WORK REQUEST.
Quote word for word from the line holding "données suggèrent que" to the last line below, including both, and omit any pictures.

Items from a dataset
[Start of Attachment]
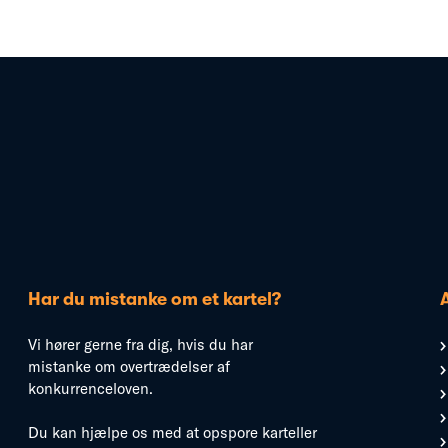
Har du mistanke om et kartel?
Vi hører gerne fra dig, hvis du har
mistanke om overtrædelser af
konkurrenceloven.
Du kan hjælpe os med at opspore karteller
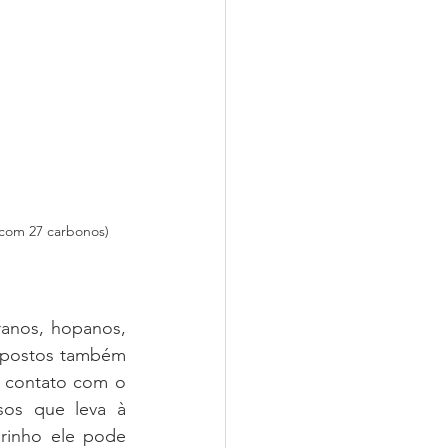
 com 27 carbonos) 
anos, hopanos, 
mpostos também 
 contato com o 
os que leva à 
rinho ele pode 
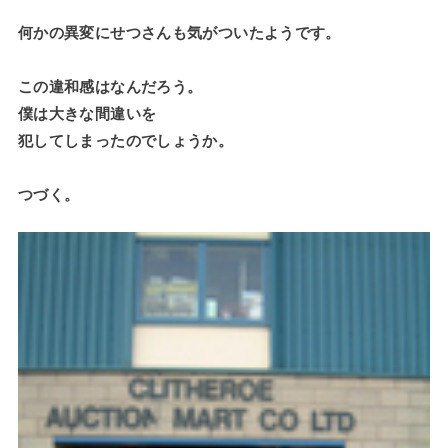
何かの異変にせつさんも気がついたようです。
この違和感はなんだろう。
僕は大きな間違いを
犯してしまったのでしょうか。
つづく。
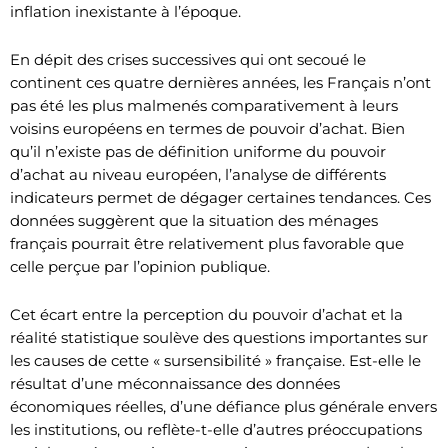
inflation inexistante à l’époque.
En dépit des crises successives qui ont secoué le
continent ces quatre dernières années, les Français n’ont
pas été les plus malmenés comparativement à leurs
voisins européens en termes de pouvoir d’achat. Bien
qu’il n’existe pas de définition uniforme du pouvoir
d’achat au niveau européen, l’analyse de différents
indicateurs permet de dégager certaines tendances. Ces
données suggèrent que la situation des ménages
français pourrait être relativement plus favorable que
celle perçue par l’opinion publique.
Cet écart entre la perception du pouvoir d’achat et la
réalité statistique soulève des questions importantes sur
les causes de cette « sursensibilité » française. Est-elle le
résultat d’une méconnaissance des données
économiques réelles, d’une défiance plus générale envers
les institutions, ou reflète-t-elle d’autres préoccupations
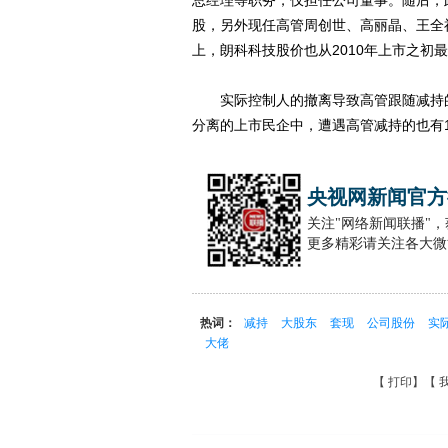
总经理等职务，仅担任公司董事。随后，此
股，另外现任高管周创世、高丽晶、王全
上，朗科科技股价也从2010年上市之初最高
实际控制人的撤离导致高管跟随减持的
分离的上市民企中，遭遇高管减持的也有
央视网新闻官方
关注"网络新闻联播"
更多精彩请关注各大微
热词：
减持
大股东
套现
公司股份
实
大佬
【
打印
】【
[End of Attachment]
RESPONSE.
données suggèrent que la situation des ménages
français pourrait être relativement plus favorable que
celle perçue par l’opinion publique.
Cet écart entre la perception du pouvoir d’achat et la
réalité statistique soulève des questions importantes sur
les causes de cette « sursensibilité » française. Est-elle le
résultat d’une méconnaissance des données
économiques réelles, d’une défiance plus générale envers
les institutions, ou reflète-t-elle d’autres préoccupations
总经理等职务，仅担任公司董事。随后，此
股，另外现任高管周创世、高丽晶、王全
上，朗科科技股价也从2010年上市之初最高
实际控制人的撤离导致高管跟随减持的
分离的上市民企中，遭遇高管减持的也有
央视网新闻官方
关注"网络新闻联播"
更多精彩请关注各大微
热词：
减持
大股东
套现
公司股份
实
大佬
【
打印
】【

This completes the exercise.